┌────────
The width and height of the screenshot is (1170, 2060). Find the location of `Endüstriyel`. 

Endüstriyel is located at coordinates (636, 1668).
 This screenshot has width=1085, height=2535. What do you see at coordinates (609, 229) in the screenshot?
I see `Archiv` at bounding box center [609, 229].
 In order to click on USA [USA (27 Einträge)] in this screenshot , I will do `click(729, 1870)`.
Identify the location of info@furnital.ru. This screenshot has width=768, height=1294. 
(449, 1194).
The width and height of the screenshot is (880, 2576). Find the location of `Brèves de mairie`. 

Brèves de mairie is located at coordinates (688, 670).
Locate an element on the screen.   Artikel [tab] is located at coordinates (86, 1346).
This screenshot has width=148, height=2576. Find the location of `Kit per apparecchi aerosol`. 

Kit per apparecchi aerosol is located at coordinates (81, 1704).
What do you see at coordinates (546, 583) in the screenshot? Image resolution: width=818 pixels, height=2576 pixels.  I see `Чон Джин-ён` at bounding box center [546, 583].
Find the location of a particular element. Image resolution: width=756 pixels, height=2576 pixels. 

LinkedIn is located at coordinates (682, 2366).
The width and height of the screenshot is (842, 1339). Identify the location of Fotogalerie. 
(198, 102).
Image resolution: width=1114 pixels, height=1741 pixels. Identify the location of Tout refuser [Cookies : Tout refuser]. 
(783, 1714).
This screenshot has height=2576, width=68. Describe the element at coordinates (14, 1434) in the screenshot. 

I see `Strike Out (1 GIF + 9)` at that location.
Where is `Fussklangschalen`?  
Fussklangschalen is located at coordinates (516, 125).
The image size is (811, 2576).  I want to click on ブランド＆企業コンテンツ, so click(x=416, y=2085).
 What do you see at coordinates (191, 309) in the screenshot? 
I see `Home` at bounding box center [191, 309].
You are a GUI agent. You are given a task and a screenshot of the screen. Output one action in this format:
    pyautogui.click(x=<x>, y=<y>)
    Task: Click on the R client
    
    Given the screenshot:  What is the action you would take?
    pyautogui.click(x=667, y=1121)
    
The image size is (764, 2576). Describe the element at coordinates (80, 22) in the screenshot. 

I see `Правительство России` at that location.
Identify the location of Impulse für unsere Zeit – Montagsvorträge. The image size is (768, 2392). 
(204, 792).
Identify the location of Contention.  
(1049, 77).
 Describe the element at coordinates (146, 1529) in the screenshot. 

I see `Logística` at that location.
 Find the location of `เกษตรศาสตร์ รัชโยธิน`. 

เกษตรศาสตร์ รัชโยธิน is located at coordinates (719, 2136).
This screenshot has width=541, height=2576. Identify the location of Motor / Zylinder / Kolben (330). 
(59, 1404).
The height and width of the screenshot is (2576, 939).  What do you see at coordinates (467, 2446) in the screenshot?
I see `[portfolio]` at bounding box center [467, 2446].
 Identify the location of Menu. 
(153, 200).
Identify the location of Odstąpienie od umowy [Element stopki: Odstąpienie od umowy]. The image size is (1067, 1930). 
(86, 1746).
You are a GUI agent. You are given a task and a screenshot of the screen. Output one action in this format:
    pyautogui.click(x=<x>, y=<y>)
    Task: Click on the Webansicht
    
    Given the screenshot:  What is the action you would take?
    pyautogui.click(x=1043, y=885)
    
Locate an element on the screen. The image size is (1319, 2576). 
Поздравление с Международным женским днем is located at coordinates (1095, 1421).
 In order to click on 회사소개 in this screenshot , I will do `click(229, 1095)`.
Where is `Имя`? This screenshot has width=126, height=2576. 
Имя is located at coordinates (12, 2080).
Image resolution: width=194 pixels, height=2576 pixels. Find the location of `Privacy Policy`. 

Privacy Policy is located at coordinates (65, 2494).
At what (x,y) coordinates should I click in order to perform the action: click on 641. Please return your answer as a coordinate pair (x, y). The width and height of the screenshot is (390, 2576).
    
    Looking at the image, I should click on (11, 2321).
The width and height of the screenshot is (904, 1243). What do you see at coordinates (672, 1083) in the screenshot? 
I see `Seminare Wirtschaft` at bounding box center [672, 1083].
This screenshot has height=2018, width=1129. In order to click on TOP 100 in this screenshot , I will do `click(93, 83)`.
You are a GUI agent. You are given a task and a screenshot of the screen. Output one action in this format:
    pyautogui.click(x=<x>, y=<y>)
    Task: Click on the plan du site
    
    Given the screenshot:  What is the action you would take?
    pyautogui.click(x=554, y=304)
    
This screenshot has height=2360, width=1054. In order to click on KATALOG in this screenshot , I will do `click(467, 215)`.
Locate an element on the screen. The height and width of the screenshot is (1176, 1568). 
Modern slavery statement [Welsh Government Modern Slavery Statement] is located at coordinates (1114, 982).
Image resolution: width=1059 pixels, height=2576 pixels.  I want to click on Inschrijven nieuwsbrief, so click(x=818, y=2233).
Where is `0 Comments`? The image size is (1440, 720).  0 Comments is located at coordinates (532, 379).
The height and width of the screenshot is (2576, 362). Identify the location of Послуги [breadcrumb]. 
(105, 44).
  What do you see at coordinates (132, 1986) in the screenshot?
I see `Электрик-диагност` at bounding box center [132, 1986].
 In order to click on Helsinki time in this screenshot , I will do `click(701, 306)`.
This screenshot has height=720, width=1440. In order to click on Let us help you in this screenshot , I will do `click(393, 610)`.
└────────
[Try it] Whenever the string "want" occurs in a line of the entries above, copy that line.

[Exercise output]
The image size is (811, 2576).  I want to click on ブランド＆企業コンテンツ, so click(x=416, y=2085).
Image resolution: width=1059 pixels, height=2576 pixels.  I want to click on Inschrijven nieuwsbrief, so click(x=818, y=2233).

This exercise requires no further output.